___ Data provided

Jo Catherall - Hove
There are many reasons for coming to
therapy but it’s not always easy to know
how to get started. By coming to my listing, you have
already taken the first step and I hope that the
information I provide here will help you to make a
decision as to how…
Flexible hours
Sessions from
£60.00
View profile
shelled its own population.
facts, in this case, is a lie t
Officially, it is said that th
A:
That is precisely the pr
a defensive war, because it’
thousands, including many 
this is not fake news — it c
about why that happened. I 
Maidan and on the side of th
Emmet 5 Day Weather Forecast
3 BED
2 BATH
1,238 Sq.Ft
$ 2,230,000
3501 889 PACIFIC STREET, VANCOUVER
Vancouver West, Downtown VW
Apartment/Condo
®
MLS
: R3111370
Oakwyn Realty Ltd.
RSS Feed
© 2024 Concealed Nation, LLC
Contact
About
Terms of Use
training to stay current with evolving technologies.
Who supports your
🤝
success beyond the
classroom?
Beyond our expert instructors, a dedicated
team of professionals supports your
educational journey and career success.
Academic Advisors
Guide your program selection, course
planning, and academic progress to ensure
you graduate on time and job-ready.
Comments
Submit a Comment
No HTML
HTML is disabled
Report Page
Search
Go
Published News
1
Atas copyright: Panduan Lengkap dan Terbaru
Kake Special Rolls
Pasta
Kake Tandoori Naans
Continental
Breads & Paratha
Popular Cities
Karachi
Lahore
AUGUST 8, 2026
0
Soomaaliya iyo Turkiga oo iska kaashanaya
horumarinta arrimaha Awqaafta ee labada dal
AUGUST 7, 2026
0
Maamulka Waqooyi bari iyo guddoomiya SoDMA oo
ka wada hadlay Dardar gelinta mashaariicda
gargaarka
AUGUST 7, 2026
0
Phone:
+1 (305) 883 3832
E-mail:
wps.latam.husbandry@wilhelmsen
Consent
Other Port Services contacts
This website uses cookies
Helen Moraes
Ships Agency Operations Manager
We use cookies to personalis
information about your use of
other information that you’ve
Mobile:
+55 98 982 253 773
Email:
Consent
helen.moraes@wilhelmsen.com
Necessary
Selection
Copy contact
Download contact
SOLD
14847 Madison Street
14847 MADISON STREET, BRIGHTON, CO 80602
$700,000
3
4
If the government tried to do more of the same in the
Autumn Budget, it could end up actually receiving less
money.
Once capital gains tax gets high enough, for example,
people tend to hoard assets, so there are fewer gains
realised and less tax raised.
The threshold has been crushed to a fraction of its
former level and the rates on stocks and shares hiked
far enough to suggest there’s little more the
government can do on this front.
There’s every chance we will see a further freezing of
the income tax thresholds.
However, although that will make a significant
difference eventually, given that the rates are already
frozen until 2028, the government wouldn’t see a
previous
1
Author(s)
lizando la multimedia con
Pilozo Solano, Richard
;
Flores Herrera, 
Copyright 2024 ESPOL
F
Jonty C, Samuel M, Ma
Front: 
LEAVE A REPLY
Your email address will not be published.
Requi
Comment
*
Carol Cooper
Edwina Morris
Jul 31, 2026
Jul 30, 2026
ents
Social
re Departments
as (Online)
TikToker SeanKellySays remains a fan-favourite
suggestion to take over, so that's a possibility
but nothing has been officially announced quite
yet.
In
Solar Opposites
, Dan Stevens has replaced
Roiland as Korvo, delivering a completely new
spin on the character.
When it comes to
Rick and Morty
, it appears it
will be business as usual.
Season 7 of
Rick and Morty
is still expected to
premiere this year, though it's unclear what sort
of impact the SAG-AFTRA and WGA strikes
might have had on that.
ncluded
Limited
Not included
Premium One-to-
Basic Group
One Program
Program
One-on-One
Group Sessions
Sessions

______

(Required action):
Where a line of the material holds the word "wilhelmsen", copy that line.

(Output for this exercise):
wps.latam.husbandry@wilhelmsen
helen.moraes@wilhelmsen.com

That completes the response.